Treat the mobile app as documentation
IoT apps leak an enormous amount before you've touched hardware — hidden endpoints, MQTT topics, device UUIDs, BLE service definitions, auth flows, debug functionality. An hour with the APK routinely saves days of blind enumeration, which is exactly why firmware comes so late in the flow above: by the time you pull it, the app and the cloud API have already told you most of the story, and firmware is just filling in the remaining gaps rather than being the starting point.
Putting It Together: One Chain, Not Three Findings
This is where the camera pays off.
Say the assessment turns up three things, each unremarkable on its own:
- The mobile app embeds a hardcoded MQTT username and password, meant for provisioning new cameras.
- The MQTT broker accepts wildcard topic subscriptions (#) instead of scoping clients to their own device.
- Firmware update packages pushed over MQTT aren't signature-checked before the camera installs them.
APK
↓
Extract MQTT Credentials
↓
Connect to Broker
↓
Subscribe to #
↓
Observe Update Topics
↓
Craft Malicious Firmware
↓
Push OTA
↓
Remote Code ExecutionAPK
↓
Extract MQTT Credentials
↓
Connect to Broker
↓
Subscribe to #
↓
Observe Update Topics
↓
Craft Malicious Firmware
↓
Push OTA
↓
Remote Code ExecutionIndividually, these might land in a report as one low and two mediums. Chained, they're a full compromise: pull the MQTT credentials from the APK, connect to the broker, subscribe to # and watch every camera on the fleet publish its telemetry and update topics, then craft a malicious firmware image and push it down the same unsigned update channel used for legitimate releases. One extracted secret plus one broker misconfiguration plus one missing signature check adds up to remote code execution across every device in the deployment — no firmware reversing required to get there, because the mobile app and the broker configuration told you everything you needed.
That's the difference between findings and an attack chain, and it's why clients respond to chains much better than to a list of severities: a chain describes impact, not just weakness.
The Question I End On
Before writing the report, I ask myself one last thing: if I had to compromise this entire ecosystem through a single entry point, which one would I pick? For the camera above, it's the mobile app — not because it's exotic, but because it's the shortest path to a credential that unlocks the rest of the chain. On other engagements it's been the cloud API, or an exposed broker, or occasionally firmware itself. It's almost never "the device" in isolation.
Final Thoughts
Coming from web or mobile security, IoT can look overwhelming — unfamiliar protocols, embedded devices, radio interfaces, firmware formats. It's tempting to assume you need to master all of it before your first assessment.

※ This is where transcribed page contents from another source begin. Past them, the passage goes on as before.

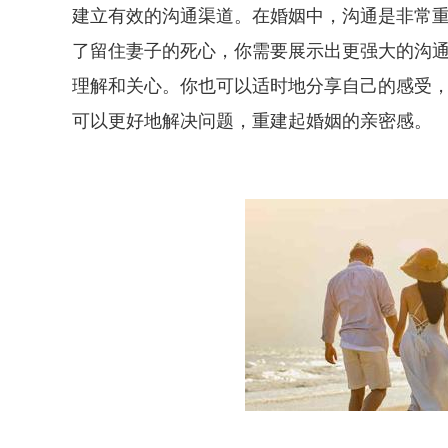
建立有效的沟通渠道。在婚姻中，沟通是非常
了留住妻子的死心，你需要展示出更强大的沟
理解和关心。你也可以适时地分享自己的感受
可以更好地解决问题，重建起婚姻的亲密感。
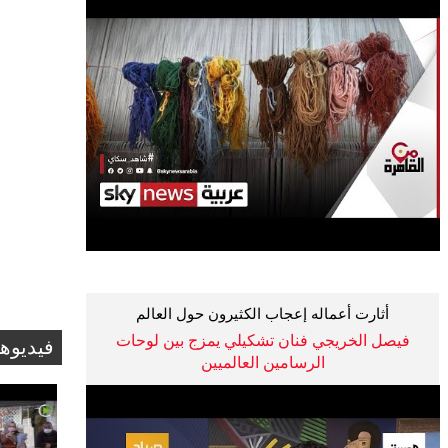
أثارت أعماله إعجاب الكثيرون حول العالم
فيصل الخريجي فنان تشكيلي يمزج بين لوحات
فيديوه
الرسامين العالميين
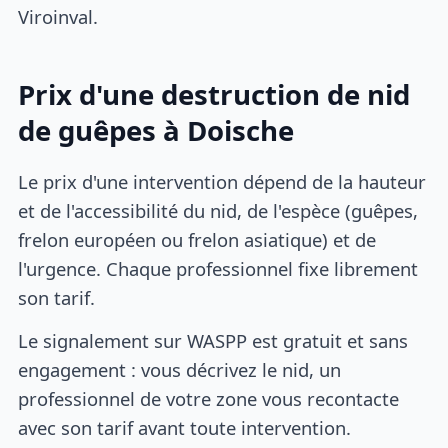
Viroinval.
Prix d'une destruction de nid
de guêpes à Doische
Le prix d'une intervention dépend de la hauteur
et de l'accessibilité du nid, de l'espèce (guêpes,
frelon européen ou frelon asiatique) et de
l'urgence. Chaque professionnel fixe librement
son tarif.
Le signalement sur WASPP est gratuit et sans
engagement : vous décrivez le nid, un
professionnel de votre zone vous recontacte
avec son tarif avant toute intervention.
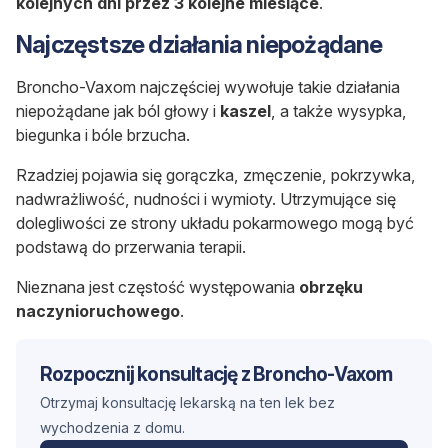
kolejnych dni przez 3 kolejne miesiące
.
Najczęstsze działania niepożądane
Broncho-Vaxom najczęściej wywołuje takie działania
niepożądane jak
ból głowy
i
kaszel
, a także
wysypka
,
biegunka
i
bóle brzucha
.
Rzadziej pojawia się gorączka, zmęczenie, pokrzywka,
nadwrażliwość, nudności i wymioty. Utrzymujące się
dolegliwości ze strony układu pokarmowego mogą być
podstawą do przerwania terapii.
Nieznana jest częstość występowania
obrzęku
naczynioruchowego
.
Rozpocznij konsultację z Broncho-Vaxom
Otrzymaj konsultację lekarską na ten lek bez
wychodzenia z domu.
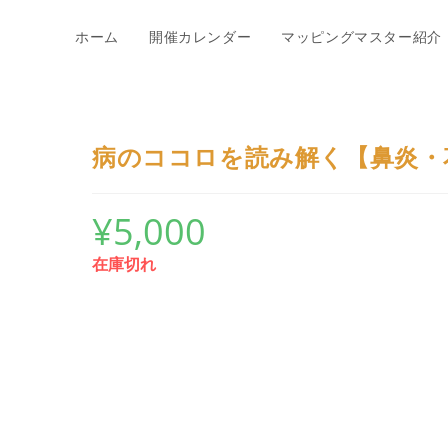
ホーム
開催カレンダー
マッピングマスター紹介
病のココロを読み解く【鼻炎・
¥
5,000
在庫切れ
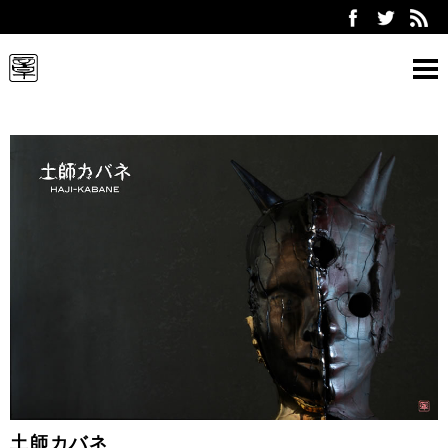
ARTWORK
ABOUT
EXHIBITION
CONTACT
Select Language:
PC
SP
held exhibition
土師カバネ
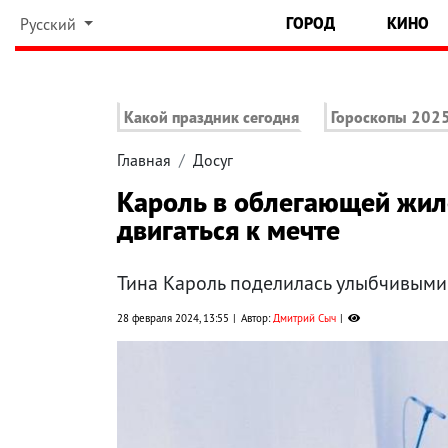
ГОРОД
КИНО
Русский
Какой праздник сегодня
Гороскопы 202
Главная
Досуг
Кароль в облегающей жил
двигаться к мечте
Тина Кароль поделилась улыбчивыми 
28 февраля 2024, 13:55
Автор:
Дмитрий Сыч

You don't. What's different isn't the skill set — it's the mindset. IoT systems are chains of components that trust one another, and every sensor, app, cloud service, API, gateway, and firmware image is a link in that chain.
The next time you pick up an IoT target, resist the urge to reach for UART or Binwalk. Spend thirty minutes drawing the architecture instead. Identify every component, every communication channel, and every trust relationship. Apply the Rule of Five to each one. You may find that the easiest path into the system has nothing to do with the hardware at all.
Stop thinking about devices. Start thinking about ecosystems.